Posted by Sudbury Northern Life
Last month I wrote about the hollowing out of northern
Ontario and the continuing deterioration of authority,
influence and relevance in key sectors.
The topic of the day was the destruction of CBC Radio as a
connecting force in the North and the ignorance of the people
who made the decision to save such piddling amounts of money in
the shadow of such benefit.
This month another storyline.
Vale Inco is restructuring. They are taking people in the
finance, human resources and procurement departments and moving
the strategic thinking and execution out of Sudbury and down to
São Paulo and Toronto. In simple terms, it means that local
procurement (say rock bolts) will remain in Sudbury, but
worldwide purchasing (say tires and information technology)
will be done elsewhere. It means that the analysis of the
business will move from Sudbury to São Paulo.
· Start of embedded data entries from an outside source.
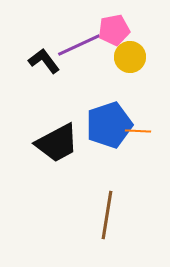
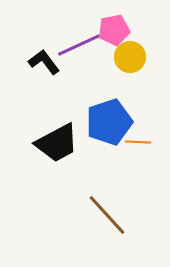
black L-shape: moved 1 px down
blue pentagon: moved 3 px up
orange line: moved 11 px down
brown line: rotated 51 degrees counterclockwise
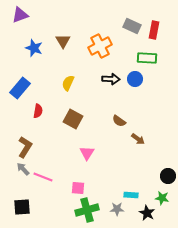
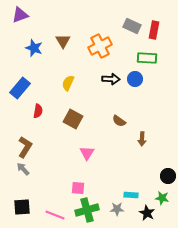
brown arrow: moved 4 px right; rotated 56 degrees clockwise
pink line: moved 12 px right, 38 px down
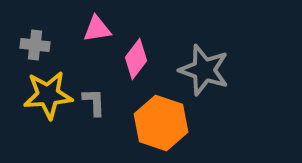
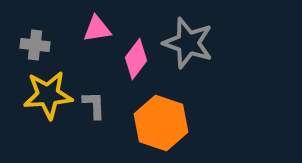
gray star: moved 16 px left, 27 px up
gray L-shape: moved 3 px down
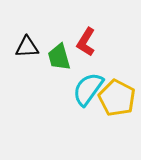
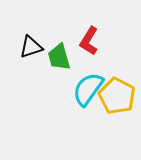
red L-shape: moved 3 px right, 1 px up
black triangle: moved 4 px right; rotated 15 degrees counterclockwise
yellow pentagon: moved 2 px up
It is no secret that important decisions are not made in
Sudbury anymore about the international operations of Inco, or
for that matter, the local operations of Inco. But when you
start moving human resource people, you are reducing the
Sudbury operation to the level of a dumb terminal. Mark
Cutifani, a past president of the Ontario division,
notwithstanding his regular commute to Toronto, ran the world
from Sudbury. It was an exciting time for Inco Sudbury
operations. Those days will never return.
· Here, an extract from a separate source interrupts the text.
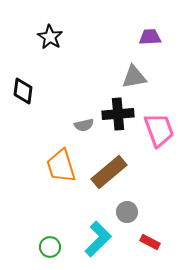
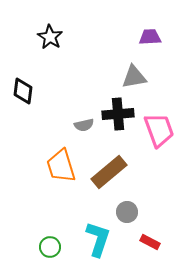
cyan L-shape: rotated 27 degrees counterclockwise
It's important to understand Vale Inco isn't doing anything but
rationalizing its operations and cutting costs in a recession.
I don't like it, but the current owners are just doing their
job.
They are doing what you do when you buy something. You make it
fit your business. If Inco had been a buyer instead of a
seller, three years ago, we'd be consolidating jobs in Sudbury,
not São Paulo. We did this to ourselves.
Look to the failed previous Inco management and the sycophantic
federal and provincial governments if you are looking for
scapegoats. And forget those silly commitments Tony Clement is
talking about. They don't matter. They are a joke and have
nothing to do with creating wealth. I've always wondered why
they bothered with any of these things anyway. It gives the
false impression that selling out isn't selling out.
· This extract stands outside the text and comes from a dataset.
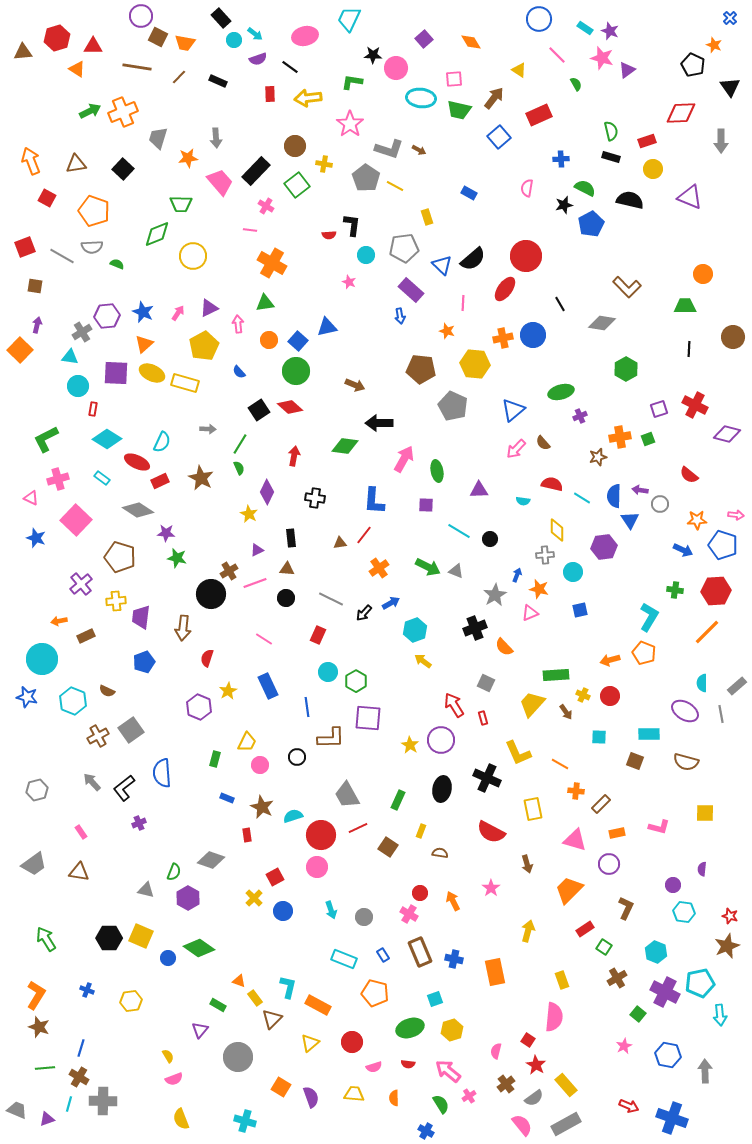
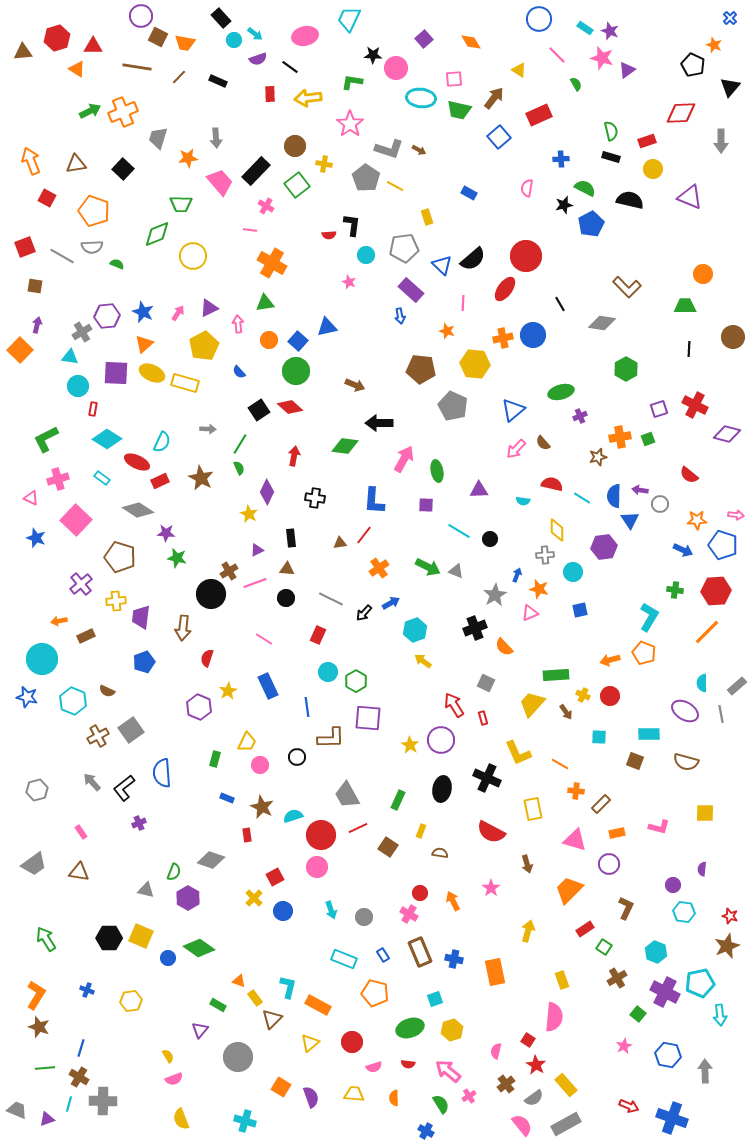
black triangle at (730, 87): rotated 15 degrees clockwise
Vale Inco is doing nothing different than The Sudbury Star. If
you want to talk to a real person in accounting, classifieds or
production you need another area code.
So what's left? Our mining supply sector is what is left. It is
the only heartbeat in a wasteland of managers with nominal
responsibility and no authority. If you want to know what to do
for economic development, just follow the money. The money is
where decisions are made.
How do you get to make decisions? You have to own something. We
no longer own much of anything. I won't depress you with the
litany of rationalizations, sell offs, closures and cutbacks.
What matters is to save the local ownership of the mining
supply sector at all costs. If we let that go, we will have
nothing left. Most of the people that own these businesses are
older than 50. They are going to sell. The City of Greater
Sudbury needs to fund a massive effort to keep ownership local.
That means succession planning to ensure these companies pass
from their current founders to their bright young daughters and
sons or the enthusiastic managers of these companies or another
local owner who has no intention of moving the thinking
somewhere else.
This is the most critical cost effective economic development
investment that can be made. I've tried to sell this idea to
the last three mayors of this city, all of whom understand the
importance of it, but none of whom did anything about it.
As Vale Inco drifts away, as small retail concerns continue to
shrink in the shade of big box stores, as national media
companies centralize everything in Toronto, and as governments
retrench, there are really only two viable strategies for
Sudbury's sustainability. The supply sector and education. The
rest is window dressing.
The time is now. It's not that complicated. It just takes the
guts to make it happen.
Michael Atkins is president of Northern Life. His column
also appears monthly in Northern Ontario Business.